What needs to be done —
Out of the data below, copy every line with the string "чоловіка".

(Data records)
============================================================

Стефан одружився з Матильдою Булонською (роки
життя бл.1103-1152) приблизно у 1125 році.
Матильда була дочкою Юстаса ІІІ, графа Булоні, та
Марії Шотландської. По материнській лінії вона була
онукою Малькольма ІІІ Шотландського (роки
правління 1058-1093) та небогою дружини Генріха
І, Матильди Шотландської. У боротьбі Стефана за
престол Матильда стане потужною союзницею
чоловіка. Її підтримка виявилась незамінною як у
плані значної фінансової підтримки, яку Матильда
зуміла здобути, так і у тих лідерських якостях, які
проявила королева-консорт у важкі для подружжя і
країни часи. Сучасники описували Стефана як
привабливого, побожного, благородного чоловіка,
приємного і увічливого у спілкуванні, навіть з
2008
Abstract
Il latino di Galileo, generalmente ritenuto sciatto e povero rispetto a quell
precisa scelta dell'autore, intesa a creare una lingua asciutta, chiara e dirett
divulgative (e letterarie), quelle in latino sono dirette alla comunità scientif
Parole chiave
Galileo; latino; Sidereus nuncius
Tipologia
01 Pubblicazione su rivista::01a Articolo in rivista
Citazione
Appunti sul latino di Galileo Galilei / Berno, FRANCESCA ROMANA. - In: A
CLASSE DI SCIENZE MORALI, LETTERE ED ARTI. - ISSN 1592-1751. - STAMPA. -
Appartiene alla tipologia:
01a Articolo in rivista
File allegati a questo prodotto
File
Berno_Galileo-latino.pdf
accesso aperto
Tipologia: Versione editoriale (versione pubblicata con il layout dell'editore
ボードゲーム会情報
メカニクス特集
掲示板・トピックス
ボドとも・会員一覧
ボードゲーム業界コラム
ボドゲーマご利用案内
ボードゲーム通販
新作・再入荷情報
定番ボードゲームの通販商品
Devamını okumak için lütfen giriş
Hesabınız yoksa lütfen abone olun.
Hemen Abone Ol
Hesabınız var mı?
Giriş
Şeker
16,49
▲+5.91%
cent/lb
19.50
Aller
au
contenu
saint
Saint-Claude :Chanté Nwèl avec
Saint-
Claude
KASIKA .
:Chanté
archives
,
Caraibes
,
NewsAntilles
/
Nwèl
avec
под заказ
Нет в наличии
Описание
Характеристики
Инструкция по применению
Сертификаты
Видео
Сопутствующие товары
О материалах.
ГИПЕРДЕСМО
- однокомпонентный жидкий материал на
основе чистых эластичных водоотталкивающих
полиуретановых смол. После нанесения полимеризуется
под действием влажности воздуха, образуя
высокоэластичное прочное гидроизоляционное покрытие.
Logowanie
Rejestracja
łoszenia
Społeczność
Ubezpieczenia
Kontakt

============================================================

The answer —
чоловіка. Її підтримка виявилась незамінною як у
привабливого, побожного, благородного чоловіка,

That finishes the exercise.